> [WHAT IS EXPECTED]
The result should be every line of the listing that holds the word "sobre".

> [RECORDS SHOWN]

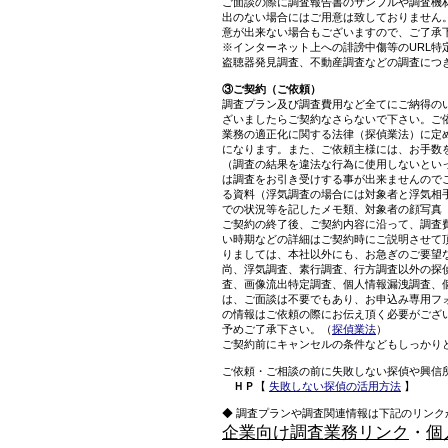
ご面談の際に調査報告書のサンプルや調査機
出のない場合にはご用意は致しておりません
意が出来ない場合もございますので、ご了承
※インターネット上への誹謗中傷等のURL
盗聴器発見調査、不動産調査などの調査につ
③ご契約（ご依頼）
調査プラン及び調査費用など全てにご納得の
ざいましたらご契約なさらないで下さい。ご
業務の適正化に関する法律（探偵業法）に定
になります。また、ご依頼主様には、お手数
（調査の結果を違法な行為に使用しないとい
は調査をお引き受けする事が出来ませんので
る資料（浮気調査の場合には対象者と浮気相
での状況等を記したメモ類、対象者の顔写真
ご契約の終了後、ご契約内容に沿って、調査
い時期などの詳細はご契約時にご説明させて
りましては、本社以外にも、お急ぎのご要望
尚、浮気調査、素行調査、行方調査以外の探
査、画像流出特定調査、個人情報漏洩調査、
は、ご面談は不要でもあり、お申込み専用フ
の情報はご依頼の際にお伝え頂く必要がござ
予めご了承下さい。（
探偵業法
）
ご契約前にキャンセルの条件などもしっかり
ご依頼・ご相談の前に失敗しない探偵や興信
ＨＰ
【
失敗しない探偵の活用方法
】
◆ 調査プランや調査関連情報は下記のリンク
企業向け調査業務リンク
・
個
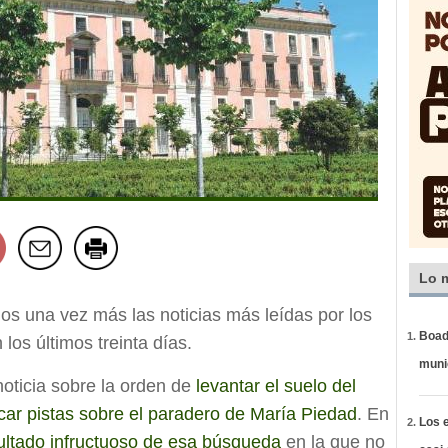
Lo 
s una vez más las noticias más leídas por los
Boadi
 los últimos treinta días.
muni
oticia sobre la orden de
levantar el suelo del
ar pistas sobre el paradero de María Piedad
. En
Los e
ultado infructuoso de esa búsqueda
en la que no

> [RESPONSE TO THE TASK]
oticia sobre la orden de
ar pistas sobre el paradero de María Piedad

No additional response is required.